▶ EXERCISE GOAL
Starting at the line that contains "CALENDAR (40, 2501)" and ending at the line that contains "Password dimenticata? (1015, 756)", the lines below are to be given again exactly, with nothing added.

PROVIDED ENTRIES section start

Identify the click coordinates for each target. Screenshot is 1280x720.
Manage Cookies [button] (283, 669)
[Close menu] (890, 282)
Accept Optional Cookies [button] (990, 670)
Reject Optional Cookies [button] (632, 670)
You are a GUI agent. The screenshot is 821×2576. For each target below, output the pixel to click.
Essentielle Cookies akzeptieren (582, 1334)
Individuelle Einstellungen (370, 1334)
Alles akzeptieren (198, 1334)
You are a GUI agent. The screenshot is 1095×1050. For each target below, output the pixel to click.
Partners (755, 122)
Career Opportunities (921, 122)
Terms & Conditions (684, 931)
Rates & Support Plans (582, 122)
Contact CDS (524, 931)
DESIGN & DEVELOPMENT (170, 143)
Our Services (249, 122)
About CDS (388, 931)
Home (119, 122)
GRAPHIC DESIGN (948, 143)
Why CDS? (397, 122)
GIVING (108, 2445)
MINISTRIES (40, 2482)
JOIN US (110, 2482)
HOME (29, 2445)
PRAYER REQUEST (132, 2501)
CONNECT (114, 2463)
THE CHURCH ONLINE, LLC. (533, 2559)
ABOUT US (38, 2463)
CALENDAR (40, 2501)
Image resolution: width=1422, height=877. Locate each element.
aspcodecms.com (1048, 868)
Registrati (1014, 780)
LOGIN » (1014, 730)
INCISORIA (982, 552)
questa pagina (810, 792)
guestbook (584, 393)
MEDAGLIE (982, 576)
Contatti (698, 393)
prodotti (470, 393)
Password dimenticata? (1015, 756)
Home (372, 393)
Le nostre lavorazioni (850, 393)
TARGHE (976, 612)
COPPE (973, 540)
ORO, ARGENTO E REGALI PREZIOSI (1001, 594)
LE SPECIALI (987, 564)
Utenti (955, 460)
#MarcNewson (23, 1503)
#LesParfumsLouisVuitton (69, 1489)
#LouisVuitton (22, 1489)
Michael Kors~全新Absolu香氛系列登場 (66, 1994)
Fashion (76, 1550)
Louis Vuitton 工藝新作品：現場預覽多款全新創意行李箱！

PROVIDED ENTRIES section end

▶ EXERCISE OUTPUT
CALENDAR (40, 2501)
Image resolution: width=1422, height=877. Locate each element.
aspcodecms.com (1048, 868)
Registrati (1014, 780)
LOGIN » (1014, 730)
INCISORIA (982, 552)
questa pagina (810, 792)
guestbook (584, 393)
MEDAGLIE (982, 576)
Contatti (698, 393)
prodotti (470, 393)
Password dimenticata? (1015, 756)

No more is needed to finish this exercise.